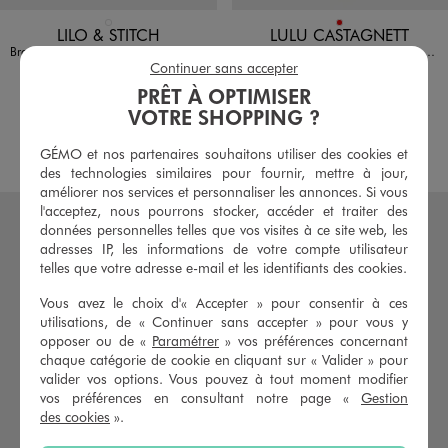
Disponible en 1 coloris
Disponible en 1 coloris
BLEU CLAIR
ROUGE
LILO & STITCH
LULU CASTAGNETT
Brosse à cheveux démêlante compact imprimée - Stitch
Brosse à cheveux large motif carreaux - LuluCastagnette
Continuer sans accepter
7,99 €
8,99 €
PRÊT À OPTIMISER
5/5 de moyenne
(12 avis)
VOTRE SHOPPING ?
AU PANIER
AU PANIER
AJOUTER
AJOUTER
GÉMO et nos partenaires souhaitons utiliser des cookies et
des technologies similaires pour fournir, mettre à jour,
améliorer nos services et personnaliser les annonces. Si vous
l'acceptez, nous pourrons stocker, accéder et traiter des
données personnelles telles que vos visites à ce site web, les
adresses IP, les informations de votre compte utilisateur
telles que votre adresse e-mail et les identifiants des cookies.
Vous avez le choix d'« Accepter » pour consentir à ces
utilisations, de « Continuer sans accepter » pour vous y
opposer ou de «
Paramétrer
» vos préférences concernant
chaque catégorie de cookie en cliquant sur « Valider » pour
valider vos options. Vous pouvez à tout moment modifier
vos préférences en consultant notre page «
Gestion
des cookies
».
☆ ☆ ☆ ☆ ☆ ☆ ☆
Task objective:
Extract, from the listing above, every line where the string "cheveux" occurs.

The completed task:
Brosse à cheveux démêlante compact imprimée - Stitch
Brosse à cheveux large motif carreaux - LuluCastagnette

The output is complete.